VİRÜSE YAKALANMA KORKUSU YAŞIYORUM
BİM’de çalışan bir işçi
Kocaeli
Merhaba Evrensel okurları...
Biliyorsunuz ki pandemi sürecinde ekonomik krizden en az etkilenen sektörlerden birisi de gıda sektörü oldu. Sokağa çıkma yasaklarında, sonrasında en çok kâr elde eden işletmeler olan marketlerde çalışan biz işçiler bu süreçte daha yoğun bir tempoda çalışmaya başladık.

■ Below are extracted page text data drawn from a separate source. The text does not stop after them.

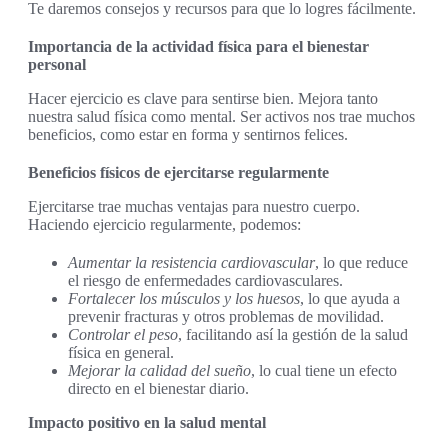
Te daremos consejos y recursos para que lo logres fácilmente.
Importancia de la actividad física para el bienestar
personal
Hacer ejercicio es clave para sentirse bien. Mejora tanto
nuestra salud física como mental. Ser activos nos trae muchos
beneficios, como estar en forma y sentirnos felices.
Beneficios físicos de ejercitarse regularmente
Ejercitarse trae muchas ventajas para nuestro cuerpo.
Haciendo ejercicio regularmente, podemos:
Aumentar la resistencia cardiovascular
, lo que reduce
el riesgo de enfermedades cardiovasculares.
Fortalecer los músculos y los huesos
, lo que ayuda a
prevenir fracturas y otros problemas de movilidad.
Controlar el peso
, facilitando así la gestión de la salud
física en general.
Mejorar la calidad del sueño
, lo cual tiene un efecto
directo en el bienestar diario.
Impacto positivo en la salud mental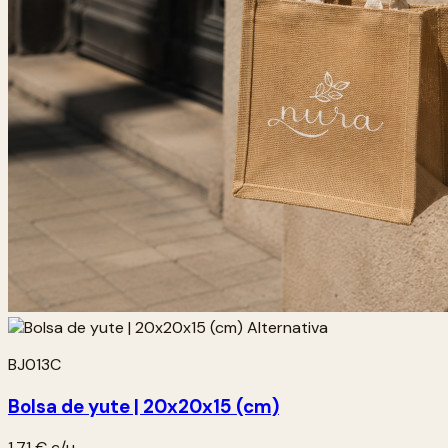
BJ013C
Bolsa de yute | 20x20x15 (cm)
1,71 €
c/u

Özellikle de yasakların olduğu süreç çok ağırdı. Haftanın 6 günü çalışıyoruz ama bu çalışmanın karşılığını alamıyoruz. Fazladan çalıştığımız saatlerin ücretini alamıyoruz. Mesela ben işe ilk girdiğimde 3 bin 200 lira alıyordum sonra ay sonuna yakın kesintilerle birlikte ücretim 2 bin 700’e kadar düştü. Daha da düşecek gibi görünüyor.

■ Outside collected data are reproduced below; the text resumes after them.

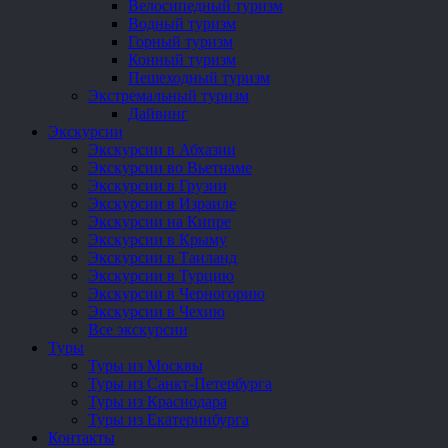
Велосипедный туризм
Водный туризм
Горный туризм
Конный туризм
Пешеходный туризм
Экстремальный туризм
Дайвинг
Экскурсии
Экскурсии в Абхазии
Экскурсии во Вьетнаме
Экскурсии в Грузии
Экскурсии в Израиле
Экскурсии на Кипре
Экскурсии в Крыму
Экскурсии в Таиланд
Экскурсии в Турцию
Экскурсии в Черногорию
Экскурсии в Чехию
Все экскурсии
Туры
Туры из Москвы
Туры из Санкт-Петербурга
Туры из Краснодара
Туры из Екатеринбурга
Контакты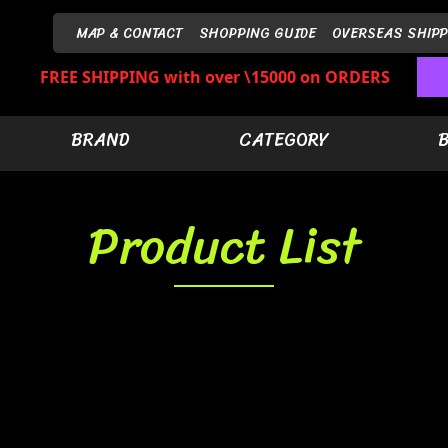
MAP & CONTACT
SHOPPING GUIDE
OVERSEAS SHIPP
FREE SHIPPING with over \15000 on ORDERS
BRAND
CATEGORY
Product List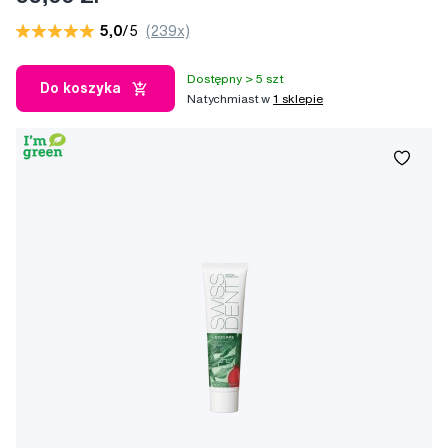
5,0
/5
(239x)
Dostępny > 5 szt
Do koszyka
Natychmiast w
1 sklepie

Aldığın para hiçbir işe yaramıyor. Çünkü her şeye zam geliyor. Bu sadece beni de etkilemiyor. Markete gelen müşteriler de bu zamlardan etkileniyor. İnsanlar en çok un, yağ, makarna ve kuru bakliyat alabiliyor. Haliyle bunlara da zam gelince insanlar bize şikayet ediyor. Zaten diğer marketler pahalı olduğu için insanlar bizim marketi tercih ediyorlar fakat burada da ürünler normal fiyatın çok çok üstünde. Her salı günü de gıda ürünlerimizin fiyatlarında bir artış oluyor. Böyle olunca da az çok geçinen bir ailenin yapacağı alışveriş 500 liradan aşağı tutmuyor.

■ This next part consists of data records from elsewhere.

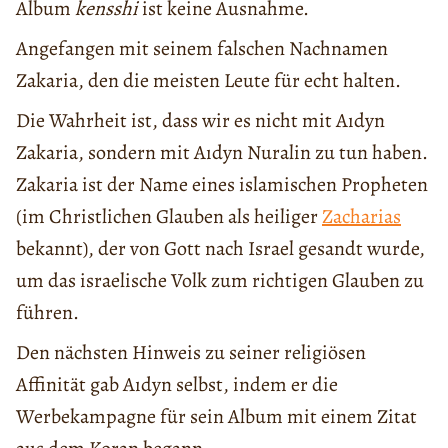
Album
kensshi
ist keine Ausnahme.
Angefangen mit seinem falschen Nachnamen
Zakaria, den die meisten Leute für echt halten.
Die Wahrheit ist, dass wir es nicht mit Aıdyn
Zakaria, sondern mit Aıdyn Nuralin zu tun haben.
Zakaria ist der Name eines islamischen Propheten
(im Christlichen Glauben als heiliger
Zacharias
bekannt), der von Gott nach Israel gesandt wurde,
um das israelische Volk zum richtigen Glauben zu
führen.
Den nächsten Hinweis zu seiner religiösen
Affinität gab Aıdyn selbst, indem er die
Werbekampagne für sein Album mit einem Zitat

Her hafta artan fiyatlara şimdi bir de virüs eklendi. Virüse yakalanma korkusu yaşıyorum. Yarın başıma gelmeyeceğinin bir garantisi yok. Herkes her yerden bir şekilde kapıyor. Şöyle ki depo çalışanlarımızda virüs çıkmış. Hepsi test yaptırmış. Pozitif olanlar karantinaya alınmış. Sadece 5 personel negatif çıkmış, onlarla ve mağaza sorumlularıyla mallar toplanmış. Yalnızca bir gün aksayarak ürünlerin sevkiyatı gerçekleşti. Nasıl bulaştı, şu an durum ne, hiçbir bilgimiz yok, saklanıyor açıkçası. Biz çalışanların da tek önlemi maske, onun da en ucuzunu ve en kalitesizini veriyorlar. Benim çalıştığım şubede virüse yakalanan olmadı henüz. Fakat belirtileri taşıyorsa veya test sonucu pozitif çıkan birisiyle temaslıysa önce market sorumlusuna sonra bölge sorumlusuna haber verecek, sonrasında hastaneye test yaptırmaya gidebilecek. Çünkü test yaptırdıktan sonra sonuç çıkana kadar karantinada kalıyor ve bu sürede onun yerine bakacak birinin bulunması lazım. Böyle olunca onlara göre işler aksadığı için çalışma sistemlerine ters geliyor bu durum.